The PCI express was evolved to support non-transparent bridging (NTB), and this means that a plurality of root complexes may transmit a transaction to each other. Generally, the NTB may require an address of the packet and bus/device/function number to be converted in order to solve a collision problem between global address maps of root complexes different from each other. However, a standard for implementing the conversion function in actual situations is absent.

Without improving capabilities of a Base PCI express protocol, a method for a peer-to-peer processor connection does not exist. Likewise, an ability to connect the switch or an ability to support a topology such a mesh or fat-tree may become problematic. Further, there may be a problem of interoperability between different vendor products.

On the contrary, the PCI express was designed to be tightly integrated with a memory subsystem in a system on chip (SoC) device. This may dramatically reduce latency, and increase a bandwidth. An external fabric interface such as Infiniband or Ethernet requires an additional communication operation in order to move data from a processor memory or to a processor memory.

That is, in a system including a single host device and another processor operating as a slave device, and accelerators, the PCI express may be suitable for the network. However, in a more complex system, the PCI express has a limitation in terms of supporting peer-to-peer connection, and the topology when connecting a plurality of processors.

Meanwhile, in a data center environment, Ethernet is ubiquitous, and an Ethernet switch was evolved to support various virtual local area networks (LANs) which can be routed using a much more simple indexing method. Accordingly, in the data center, Ethernet may be useful for communication between computers, but unnecessary power, costs, complexity may be increased when internal point-to-point communication in an embedded computer, that is, Ethernet as a fabric solution is used.

Ethernet and a transmission control protocol (TCP)/Internet protocol (IP) supporting Ethernet are designed to suitable for a lossy and dynamic environment. They may be suitable for connecting distributed heterogeneous computers.

However, when the computers are hosted and virtualized in processor arrays which are closely connected, an overhead may be generated since Ethernet has a lossy connection with a software-based communication protocol.

Further, one-way communication of Ethernet based on the switch using the TCP/IP may generally require tens of microseconds. A traditional multicore processor may perform hundreds millions of operations during a time taken for transceiving a communication message in one processor. For example, when a clock speed is 10 MHz, a clock period is 100 ns, that is, a time taken for transceiving a message is about 100 ns.

The Ethernet protocol does not support an automatic packet acknowledgement, meaning that the target of an Ethernet packet does not automatically communicate back to the sender the receipt of the packet or the results of the request.
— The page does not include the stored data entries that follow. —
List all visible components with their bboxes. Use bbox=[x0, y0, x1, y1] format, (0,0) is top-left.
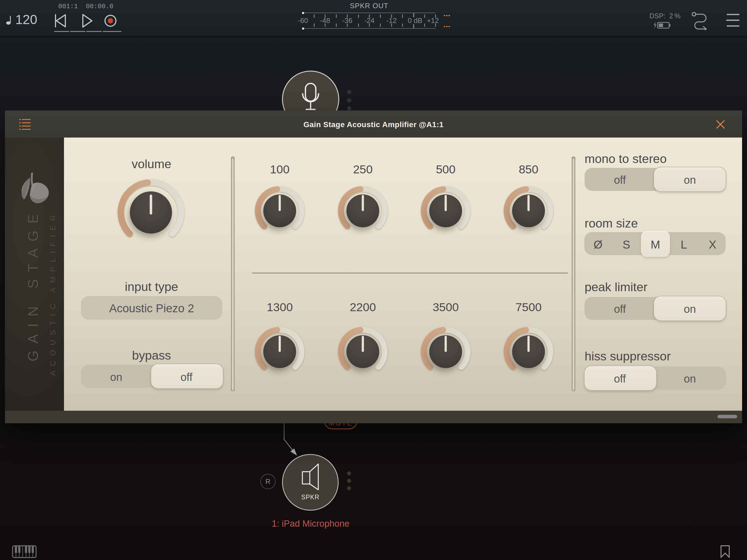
svg-text:-60: -60 bbox=[298, 17, 308, 25]
svg-text:+12: +12 bbox=[427, 17, 439, 25]
svg-text:-36: -36 bbox=[342, 17, 353, 25]
svg-text:SPKR: SPKR bbox=[301, 493, 319, 501]
svg-text:-48: -48 bbox=[320, 17, 330, 25]
svg-text:-12: -12 bbox=[386, 17, 397, 25]
svg-text:0 dB: 0 dB bbox=[408, 17, 422, 25]
svg-text:-24: -24 bbox=[364, 17, 375, 25]
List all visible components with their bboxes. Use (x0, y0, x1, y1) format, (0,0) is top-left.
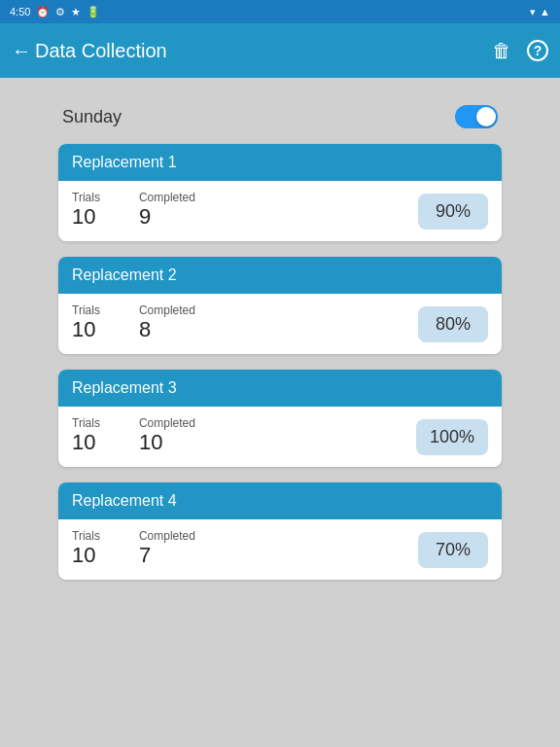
status-bar: 4:50 ⏰ ⚙ ★ 🔋 ▾ ▲ (0, 0, 560, 23)
trials-label-2: Trials (72, 303, 100, 317)
back-button[interactable]: ← (12, 40, 31, 62)
completed-group-3: Completed 10 (139, 416, 195, 455)
help-button[interactable]: ? (527, 40, 548, 61)
day-toggle[interactable] (455, 105, 498, 128)
completed-label-3: Completed (139, 416, 195, 430)
trials-value-3: 10 (72, 430, 100, 455)
card-body-4: Trials 10 Completed 7 70% (58, 519, 502, 580)
card-title-3: Replacement 3 (72, 379, 177, 396)
completed-group-4: Completed 7 (139, 529, 195, 568)
delete-button[interactable]: 🗑 (492, 40, 511, 62)
status-right: ▾ ▲ (530, 6, 550, 18)
percent-badge-1[interactable]: 90% (418, 194, 488, 230)
day-label: Sunday (62, 107, 122, 127)
card-body-1: Trials 10 Completed 9 90% (58, 181, 502, 241)
completed-group-1: Completed 9 (139, 191, 195, 230)
card-header-2: Replacement 2 (58, 257, 502, 294)
trials-group-1: Trials 10 (72, 191, 100, 230)
completed-label-1: Completed (139, 191, 195, 204)
card-stats-2: Trials 10 Completed 8 (72, 303, 195, 342)
alarm-icon: ⏰ (36, 6, 50, 18)
card-body-2: Trials 10 Completed 8 80% (58, 294, 502, 354)
settings-icon: ⚙ (55, 6, 65, 18)
completed-value-3: 10 (139, 430, 195, 455)
percent-badge-4[interactable]: 70% (418, 532, 488, 568)
card-stats-4: Trials 10 Completed 7 (72, 529, 195, 568)
completed-value-1: 9 (139, 204, 195, 230)
trials-group-4: Trials 10 (72, 529, 100, 568)
card-stats-3: Trials 10 Completed 10 (72, 416, 195, 455)
trials-value-2: 10 (72, 317, 100, 342)
trials-group-3: Trials 10 (72, 416, 100, 455)
percent-badge-2[interactable]: 80% (418, 306, 488, 342)
signal-icon: ▲ (540, 6, 550, 18)
card-title-1: Replacement 1 (72, 154, 177, 170)
card-replacement-1: Replacement 1 Trials 10 Completed 9 90% (58, 144, 502, 241)
trials-label-1: Trials (72, 191, 100, 204)
page-title: Data Collection (35, 40, 167, 62)
completed-label-4: Completed (139, 529, 195, 543)
card-body-3: Trials 10 Completed 10 100% (58, 407, 502, 467)
bluetooth-icon: ★ (71, 6, 81, 18)
status-time: 4:50 (10, 6, 30, 18)
card-replacement-3: Replacement 3 Trials 10 Completed 10 100… (58, 370, 502, 467)
percent-badge-3[interactable]: 100% (416, 419, 488, 455)
card-title-2: Replacement 2 (72, 267, 177, 283)
trials-label-3: Trials (72, 416, 100, 430)
battery-icon: 🔋 (87, 6, 100, 18)
trials-value-4: 10 (72, 543, 100, 568)
trials-label-4: Trials (72, 529, 100, 543)
wifi-icon: ▾ (530, 6, 536, 18)
card-header-4: Replacement 4 (58, 482, 502, 519)
completed-label-2: Completed (139, 303, 195, 317)
status-left: 4:50 ⏰ ⚙ ★ 🔋 (10, 6, 100, 18)
toolbar: ← Data Collection 🗑 ? (0, 23, 560, 78)
toolbar-left: ← Data Collection (12, 40, 167, 62)
card-stats-1: Trials 10 Completed 9 (72, 191, 195, 230)
completed-group-2: Completed 8 (139, 303, 195, 342)
completed-value-4: 7 (139, 543, 195, 568)
trials-group-2: Trials 10 (72, 303, 100, 342)
main-content: Sunday Replacement 1 Trials 10 Completed… (0, 78, 560, 611)
card-replacement-2: Replacement 2 Trials 10 Completed 8 80% (58, 257, 502, 354)
card-header-3: Replacement 3 (58, 370, 502, 407)
toolbar-right: 🗑 ? (492, 40, 548, 62)
day-row: Sunday (58, 93, 502, 144)
trials-value-1: 10 (72, 204, 100, 230)
card-replacement-4: Replacement 4 Trials 10 Completed 7 70% (58, 482, 502, 580)
completed-value-2: 8 (139, 317, 195, 342)
card-title-4: Replacement 4 (72, 492, 177, 509)
cards-list: Replacement 1 Trials 10 Completed 9 90% (58, 144, 502, 580)
card-header-1: Replacement 1 (58, 144, 502, 181)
By leaving the packet reliability confirmation to software, Ethernet may have significant latency in a low level transaction compared to the PCI express.

For example, when Ethernet is used for performing something like a remote memory read operation, a very common remote direct memory access (RDMA) read operation, Ethernet network interface card hardware receives the packet including the read request, and software interprets the packet. Further, the packet is classified as a specific type, and when being confirmed as an RDMA read operation, a request message is transmitted to the RDMA software. The RDMA software interprets the request, confirms the requested data, and prepares the Ethernet packet.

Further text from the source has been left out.